(Data for processing)

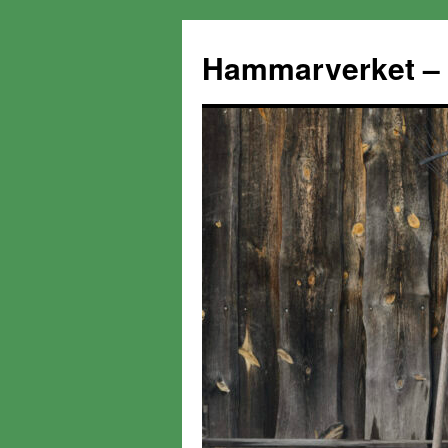
Hammarverket – 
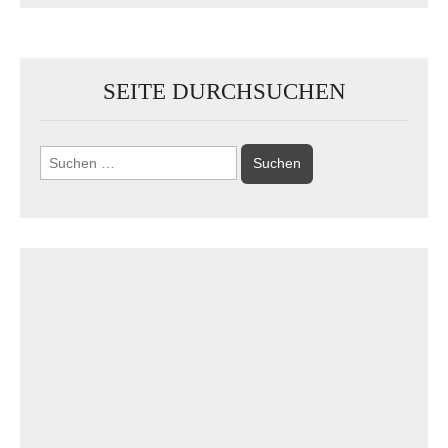
SEITE DURCHSUCHEN
Suchen
nach:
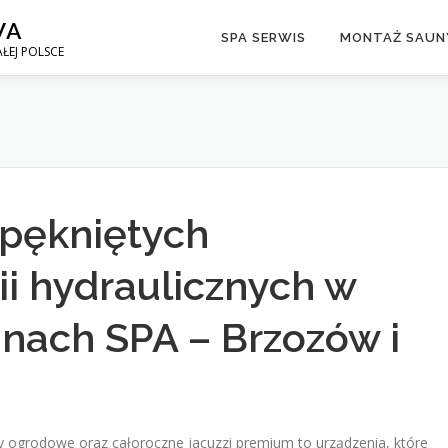
WA
SPA SERWIS
MONTAŻ SAUNY
ŁEJ POLSCE
 pękniętych
ii hydraulicznych w
nach SPA – Brzozów i
grodowe oraz całoroczne jacuzzi premium to urządzenia, które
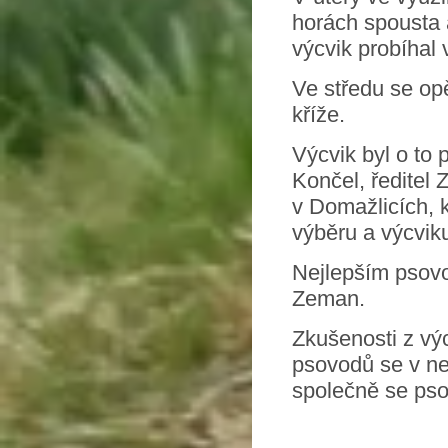
horách spousta 
výcvik probíhal
Ve středu se opě
kříže.
Výcvik byl o to
Končel, ředitel
v Domažlicích, 
výběru a výcvik
Nejlepším psovo
Zeman.
Zkušenosti z vý
psovodů se v ne
společně se ps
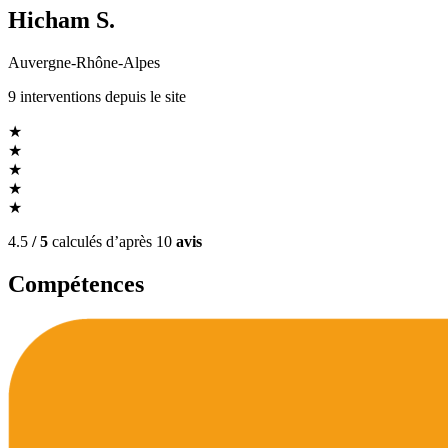
Hicham S.
Auvergne-Rhône-Alpes
9
interventions
depuis le site
★
★
★
★
★
4.5
/ 5
calculés d’après
10
avis
Compétences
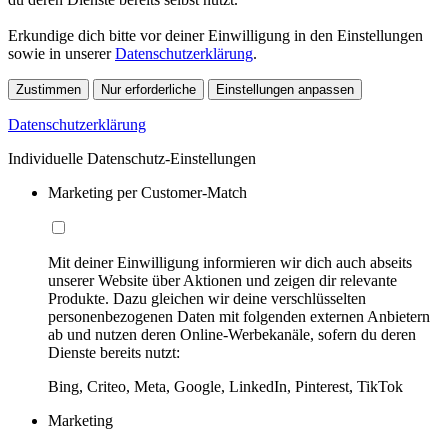
Erkundige dich bitte vor deiner Einwilligung in den Einstellungen
sowie in unserer
Datenschutzerklärung
.
Zustimmen
Nur erforderliche
Einstellungen anpassen
Datenschutzerklärung
Individuelle Datenschutz-Einstellungen
Marketing per Customer-Match
Mit deiner Einwilligung informieren wir dich auch abseits
unserer Website über Aktionen und zeigen dir relevante
Produkte. Dazu gleichen wir deine verschlüsselten
personenbezogenen Daten mit folgenden externen Anbietern
ab und nutzen deren Online-Werbekanäle, sofern du deren
Dienste bereits nutzt:
Bing, Criteo, Meta, Google, LinkedIn, Pinterest, TikTok
Marketing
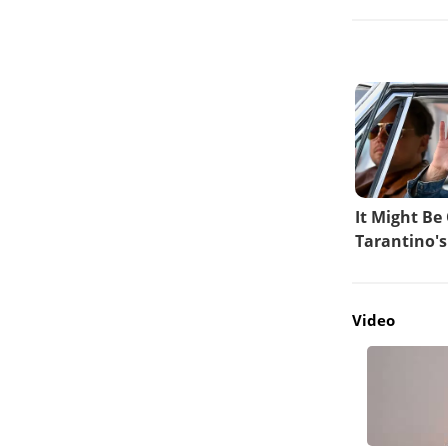
Video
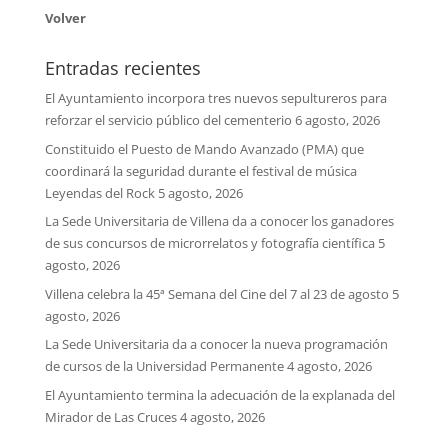
Volver
Entradas recientes
El Ayuntamiento incorpora tres nuevos sepultureros para
reforzar el servicio público del cementerio
6 agosto, 2026
Constituido el Puesto de Mando Avanzado (PMA) que
coordinará la seguridad durante el festival de música
Leyendas del Rock
5 agosto, 2026
La Sede Universitaria de Villena da a conocer los ganadores
de sus concursos de microrrelatos y fotografía científica
5
agosto, 2026
Villena celebra la 45ª Semana del Cine del 7 al 23 de agosto
5
agosto, 2026
La Sede Universitaria da a conocer la nueva programación
de cursos de la Universidad Permanente
4 agosto, 2026
El Ayuntamiento termina la adecuación de la explanada del
Mirador de Las Cruces
4 agosto, 2026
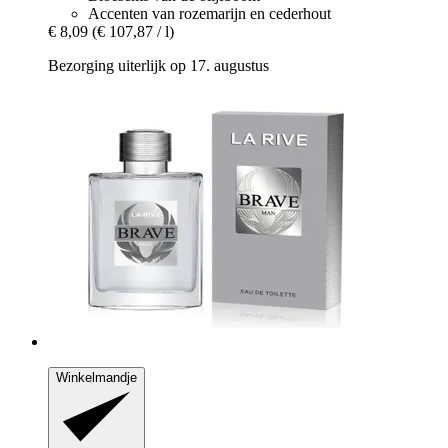
Accenten van rozemarijn en cederhout
€ 8,09
(€ 107,87 / l)
Bezorging uiterlijk op 17. augustus
Winkelmandje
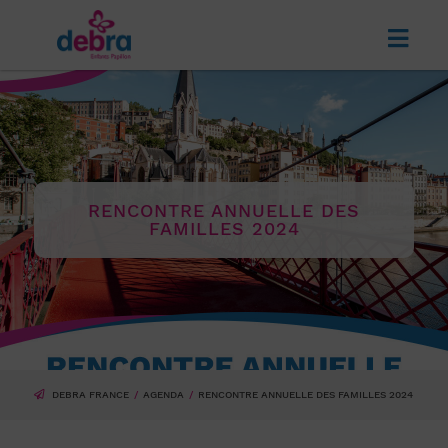
RENCONTRE ANNUELLE DES
FAMILLES 2024
DEBRA FRANCE
AGENDA
RENCONTRE ANNUELLE DES FAMILLES 2024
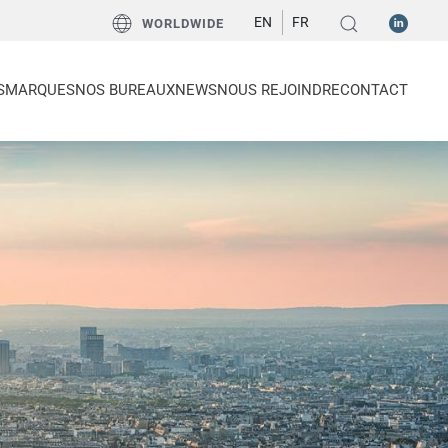
EN
FR
WORLDWIDE
S
MARQUES
NOS BUREAUX
NEWS
NOUS REJOINDRE
CONTACT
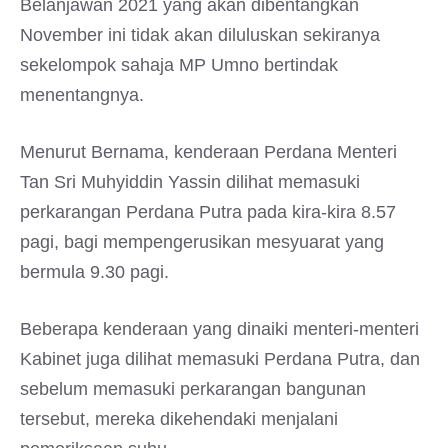
Belanjawan 2021 yang akan dibentangkan
November ini tidak akan diluluskan sekiranya
sekelompok sahaja MP Umno bertindak
menentangnya.
Menurut Bernama, kenderaan Perdana Menteri
Tan Sri Muhyiddin Yassin dilihat memasuki
perkarangan Perdana Putra pada kira-kira 8.57
pagi, bagi mempengerusikan mesyuarat yang
bermula 9.30 pagi.
Beberapa kenderaan yang dinaiki menteri-menteri
Kabinet juga dilihat memasuki Perdana Putra, dan
sebelum memasuki perkarangan bangunan
tersebut, mereka dikehendaki menjalani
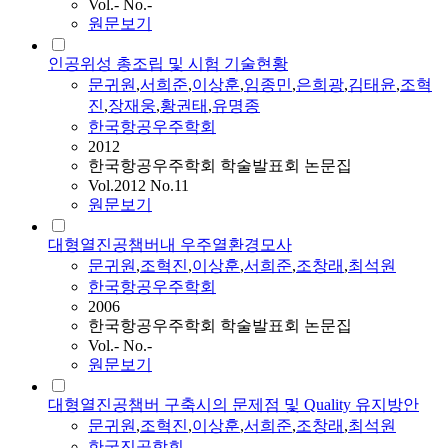
Vol.- No.-
원문보기
인공위성 총조립 및 시험 기술현황
문귀원
,
서희준
,
이상훈
,
임종민
,
은희광
,
김태윤
,
조혁
진
,
장재웅
,
황권태
,
유명종
한국항공우주학회
2012
한국항공우주학회 학술발표회 논문집
Vol.2012 No.11
원문보기
대형열진공챔버내 우주열환경모사
문귀원
,
조혁진
,
이상훈
,
서희준
,
조창래
,
최석원
한국항공우주학회
2006
한국항공우주학회 학술발표회 논문집
Vol.- No.-
원문보기
대형열진공챔버 구축시의 문제점 및 Quality 유지방안
문귀원
,
조혁진
,
이상훈
,
서희준
,
조창래
,
최석원
한국진공학회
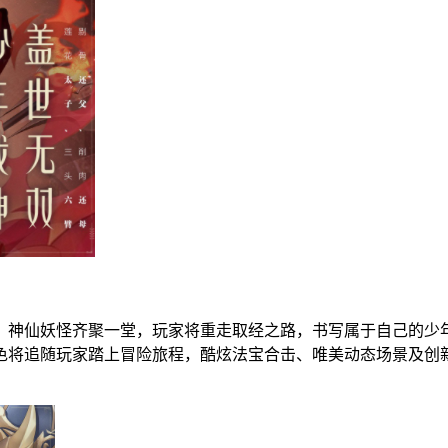
，神仙妖怪齐聚一堂，玩家将重走取经之路，书写属于自己的少年
色将追随玩家踏上冒险旅程，酷炫法宝合击、唯美动态场景及创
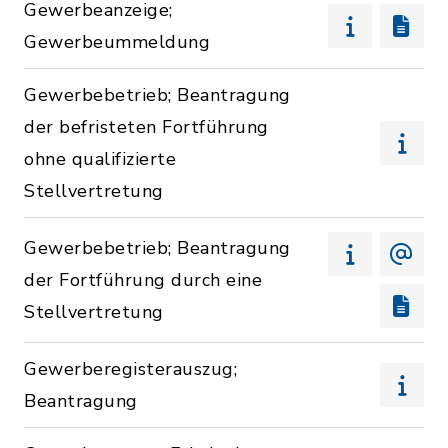
Gewerbeanzeige;
Gewerbeummeldung
Gewerbebetrieb; Beantragung
der befristeten Fortführung
ohne qualifizierte
Stellvertretung
Gewerbebetrieb; Beantragung
der Fortführung durch eine
Stellvertretung
Gewerberegisterauszug;
Beantragung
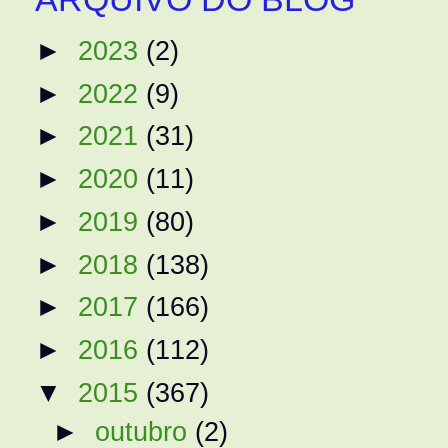
►
2023
(2)
►
2022
(9)
►
2021
(31)
►
2020
(11)
►
2019
(80)
►
2018
(138)
►
2017
(166)
►
2016
(112)
▼
2015
(367)
►
outubro
(2)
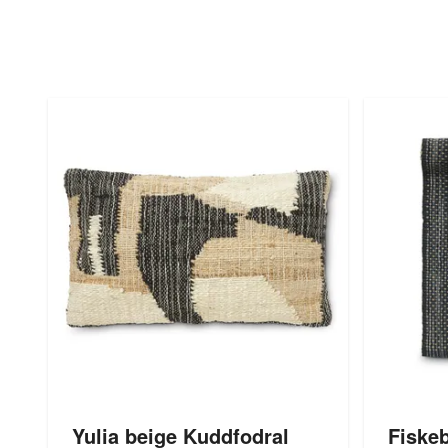
Yulia beige Kuddfodral
Fiske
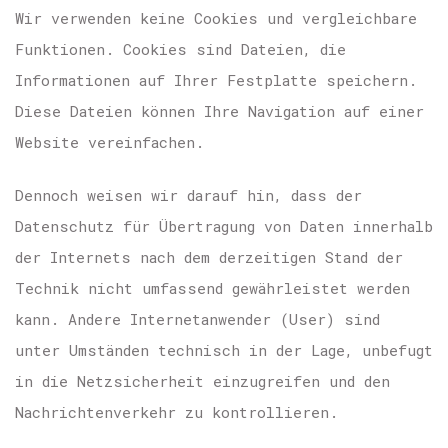
Wir verwenden keine Cookies und vergleichbare
Funktionen. Cookies sind Dateien, die
Informationen auf Ihrer Festplatte speichern.
Diese Dateien können Ihre Navigation auf einer
Website vereinfachen.
Dennoch weisen wir darauf hin, dass der
Datenschutz für Übertragung von Daten innerhalb
der Internets nach dem derzeitigen Stand der
Technik nicht umfassend gewährleistet werden
kann. Andere Internetanwender (User) sind
unter Umständen technisch in der Lage, unbefugt
in die Netzsicherheit einzugreifen und den
Nachrichtenverkehr zu kontrollieren.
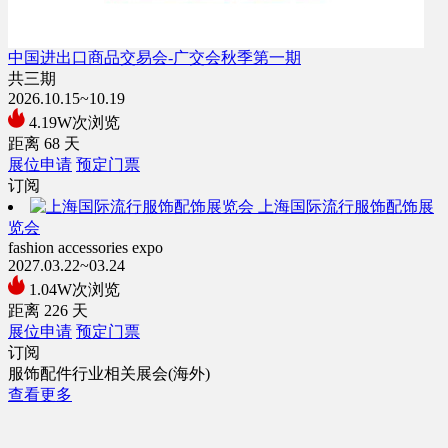
中国进出口商品交易会-广交会秋季第一期
共三期
2026.10.15~10.19
4.19W次浏览
距离
68
天
展位申请
预定门票
订阅
上海国际流行服饰配饰展
览会
fashion accessories expo
2027.03.22~03.24
1.04W次浏览
距离
226
天
展位申请
预定门票
订阅
服饰配件行业相关展会(海外)
查看更多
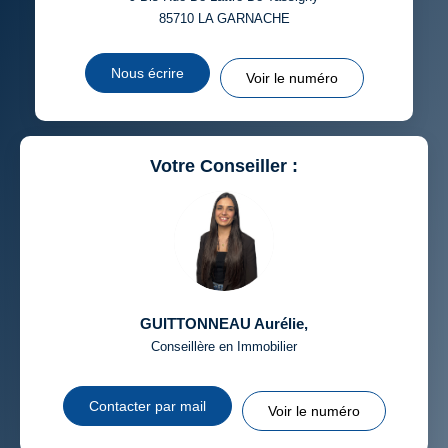
85710
LA GARNACHE
Nous écrire
Voir le numéro
Votre Conseiller :
GUITTONNEAU Aurélie
,
Conseillère en Immobilier
Contacter par mail
Voir le numéro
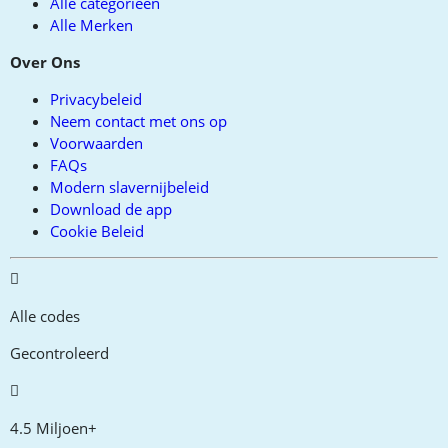
Alle categorieën
Alle Merken
Over Ons
Privacybeleid
Neem contact met ons op
Voorwaarden
FAQs
Modern slavernijbeleid
Download de app
Cookie Beleid
Alle codes
Gecontroleerd
4.5 Miljoen+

(End Data for processing)

Exercise aim:
The result should be every line that contains "Einstellungen", copied from the entries.

Result of the task:
Erkundige dich bitte vor deiner Einwilligung in den Einstellungen
Einstellungen anpassen
Individuelle Datenschutz-Einstellungen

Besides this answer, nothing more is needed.